PDA avoidance is specifically autonomy-driven. It intensifies the more something feels mandatory - even, crucially, if you’re the one who made it mandatory. An ADHDer might avoid a task because it’s boring. A PDA person might avoid the same task because putting it on a list transformed it from a possibility into an obligation, and obligations feel like cages, and cages trigger something primal and non-negotiable.

This is why you can spend hours reorganising your kitchen cupboards with focused intensity while being completely unable to spend ten minutes on the thing you actually care about. The cupboards weren’t on the list. The cupboards weren’t expected. The cupboards were free.

It’s also worth mentioning that PDA is frequently confused with Oppositional Defiant Disorder, particularly in people who were assessed as children. ODD frames avoidance as behavioural opposition - a conduct issue. PDA is anxiety-driven, not conduct-driven. The difference matters enormously, because the interventions for ODD (consequences, firm boundaries, reward charts) tend to make PDA dramatically worse. Many adults carry the residue of those misapplied interventions. The shame has layers.

You don’t need a formal PDA diagnosis to find the framework useful. Many people discover that understanding PDA fills in the gaps that an ADHD or autism diagnosis alone left unexplained - particularly the maddening question of why can’t I do things I actually want to do?

What Does PDA Actually Look Like in Adult Life - Especially at Work?

It looks like a CV that doesn’t make sense from the outside.

Chronic underemployment despite obvious intelligence. A pattern of starting strong in new roles - the novelty keeps the demand-threat low - then gradually drowning as expectations solidify and routines calcify.
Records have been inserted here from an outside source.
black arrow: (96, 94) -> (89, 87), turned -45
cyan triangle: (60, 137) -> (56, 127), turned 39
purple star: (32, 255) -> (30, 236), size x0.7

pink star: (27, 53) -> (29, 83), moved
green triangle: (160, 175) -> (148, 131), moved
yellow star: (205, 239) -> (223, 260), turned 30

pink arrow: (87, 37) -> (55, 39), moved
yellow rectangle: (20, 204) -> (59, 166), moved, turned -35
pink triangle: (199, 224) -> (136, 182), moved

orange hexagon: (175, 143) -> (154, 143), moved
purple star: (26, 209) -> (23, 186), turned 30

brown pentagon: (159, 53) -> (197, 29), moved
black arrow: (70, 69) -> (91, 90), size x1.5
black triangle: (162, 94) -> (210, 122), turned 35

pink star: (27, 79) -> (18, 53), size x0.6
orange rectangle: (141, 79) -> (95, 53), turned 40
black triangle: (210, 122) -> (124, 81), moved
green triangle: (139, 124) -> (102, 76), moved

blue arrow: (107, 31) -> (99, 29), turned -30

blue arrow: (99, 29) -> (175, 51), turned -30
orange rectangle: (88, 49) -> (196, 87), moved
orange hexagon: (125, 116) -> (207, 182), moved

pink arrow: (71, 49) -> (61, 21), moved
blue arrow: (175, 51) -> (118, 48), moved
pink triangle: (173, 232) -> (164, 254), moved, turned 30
Freelance careers built specifically to escape hierarchies, without ever consciously understanding why employment felt so suffocating. Jobs left suddenly, at points that baffled everyone including you.

Workplaces are demand machines. Deadlines, meetings, hierarchies, performance reviews, the expectation that you’ll be at a specific place at a specific time wearing specific clothes and performing a specific version of yourself for extended hours. For a PDA nervous system, this is not just tiring. It’s a full-day siege. The energy required to override the avoidance response - to mask compliance - is extraordinary, and it compounds over weeks and months until the inevitable crash. The burnout that follows isn’t ordinary burnout. It’s the kind where you can’t leave the house for an extended period and the thought of answering a phone call makes you want to weep.
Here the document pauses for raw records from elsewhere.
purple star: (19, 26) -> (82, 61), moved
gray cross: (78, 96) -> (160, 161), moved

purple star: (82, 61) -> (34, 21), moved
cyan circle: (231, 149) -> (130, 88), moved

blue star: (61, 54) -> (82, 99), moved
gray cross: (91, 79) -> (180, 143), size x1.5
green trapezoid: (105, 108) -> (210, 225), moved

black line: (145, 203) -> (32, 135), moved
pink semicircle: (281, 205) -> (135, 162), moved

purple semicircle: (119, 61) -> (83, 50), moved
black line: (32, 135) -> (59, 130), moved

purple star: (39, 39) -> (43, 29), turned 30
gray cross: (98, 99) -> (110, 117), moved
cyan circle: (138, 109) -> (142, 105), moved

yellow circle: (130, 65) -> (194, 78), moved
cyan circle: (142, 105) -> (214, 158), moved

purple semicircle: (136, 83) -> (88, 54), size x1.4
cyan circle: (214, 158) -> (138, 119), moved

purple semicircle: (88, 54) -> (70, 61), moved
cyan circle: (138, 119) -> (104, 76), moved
I know someone - let’s call her Claire, because that’s not her name - who left a senior role at a consultancy shortly before a promotion she’d spent years working towards. She couldn’t explain it to anyone, least of all herself. It looked like self-sabotage. It felt like drowning. What actually happened was that the promotion meant more visibility, more meetings, more people expecting things from her on a predictable schedule, and her nervous system quietly calculated that this was unsurvivable and pulled the emergency brake.

Claire found the term PDA sometime later, on a forum for late-diagnosed autistic women. She described the experience of reading about it as “like finding the manual for a machine I’d been trying to operate by guesswork for years.”

That’s not an unusual reaction. It’s common among late-identified adults. The relief of framework. Not a cure - there isn’t one, and framing it as something to cure misses the point entirely - but a map. A way of understanding why the current kept pulling against you, even when you were swimming in the direction you’d chosen.

The map doesn’t make the current disappear. But it does, at minimum, confirm that the current is real. That you weren’t imagining it. That the exhaustion was not a personal failing but a predictable consequence of a nervous system doing exactly what it was designed to do - protecting your autonomy at all costs, even when the costs were ones you’d rather not have paid.

Which is, if you think about it, a strangely fierce thing for a brain to do. Not broken. Not pathological. Just fierce, and expensive, and yours.